To create a modern CI/CD pipeline, DevOps teams need fast, efficient communications. Because if DevOps team members struggle to stay in touch with one another, an organization, its employees and its customers may suffer the consequences.

State-of-the-art tools are available to help DevOps teams ensure the right team member gets the right messages time and time again. For example, DevOps teams can use alerting and incident management software to see who is available to respond if a critical incident occurs. As a result, DevOps teams can use this software to maintain constant communication to limit the impact of downtime and outages.

  1. Connect Your Systems

A DevOps team may use a wide range of systems on a daily basis. Yet making it simple for DevOps team members to leverage these systems in conjunction with one another can be difficult.

Typically, a modern CI/CD pipeline empowers DevOps team members to connect systems and create message flows between them. The pipeline must ensure a DevOps team can automate data communication, regardless of whether this team uses HipChat, Jira, Slack or other collaboration tools.

The right alert escalation and incident management software offers a combination of pre-built and outbound integrations. By doing so, the software enables DevOps teams to standardize their alert notification flows and responses and view all alerts in a single location. DevOps teams can even use the software to create two-way integrations and workflows.

  1. Customize Your Configuration

The DevOps team at a mid-sized business is unlikely to have the budget and resources of the DevOps team at a major corporation. At the same time, these two respective DevOps teams are unlikely to have identical CI/CD pipelines too.

A modern CI/CD pipeline should be customized to the needs of a DevOps team. If a DevOps team considers its day-to-day responsibilities, it can develop a CI/CD pipeline to manage these tasks.

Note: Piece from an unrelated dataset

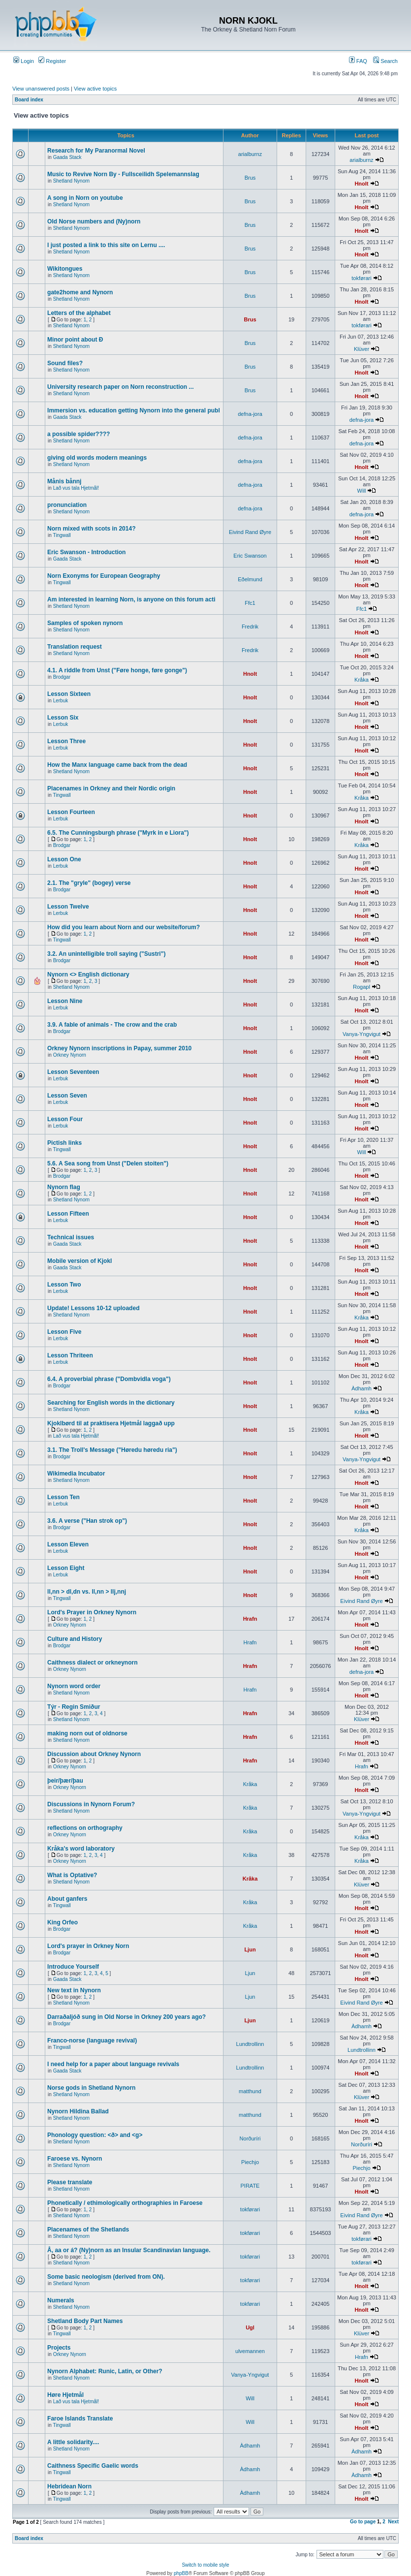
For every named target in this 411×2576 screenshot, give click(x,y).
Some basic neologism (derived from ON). (106, 2276)
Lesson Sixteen (69, 694)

Furthermore, a DevOps team can use alert escalation and incident management software to customize its CI/CD pipeline. With this software, a DevOps team can tailor its communications to its team members. The software also ensures DevOps team members can receive loud alerts (email, SMS, phone and push notifications) for critical-priority situations and quiet alerts (email notifications) for low-priority situations.

  1. Perform Regular Testing

A CI/CD pipeline generally produces metrics that a DevOps team must analyze. Otherwise, if a DevOps team fails to perform regular data analysis, it risks missing out on opportunities to boost its productivity and efficiency.

It usually is a good idea to look beyond “basic” metrics. A DevOps team that looks closely at all of the information at its disposal can identify patterns and trends within the data itself. Then, the DevOps team can use this information to understand why problems are happening and brainstorm solutions to these issues.

Periodic testing can have far-flung effects on a DevOps team as well. Testing ensures a DevOps team can identify potential issues and correct them before they escalate, thereby reducing the risk of costly, time-intensive downtime and outages.

Software that delivers incident alerting and management capabilities and reporting and analytics capabilities can help DevOps teams get the most out of data. This software enables DevOps teams to track service-level agreement (SLA) violations, average incident resolution time and other critical metrics on a weekly, monthly, quarterly or annual basis. That way, DevOps teams can assess contractors, adjust staffing levels and budget properly.

A modern CI/CD pipeline is essential for DevOps teams. It helps these teams stay on track with day-to-day tasks and achieve the best-possible results. On the other hand, few DevOps teams understand what it takes to maximize the value of their CI/CD pipeline. Without the right software to track alerts and incidents, it may be virtually impossible for DevOps teams to do just that.

When it comes to creating a modern CI/CD pipeline, alert escalation and incident management software is paramount. This software enables DevOps team members to communicate with one another and quickly address downtime and outages. If a DevOps team incorporates software to monitor alerts and analyze incidents into its CI/CD pipeline, it can further speed up and improve its everyday workflows.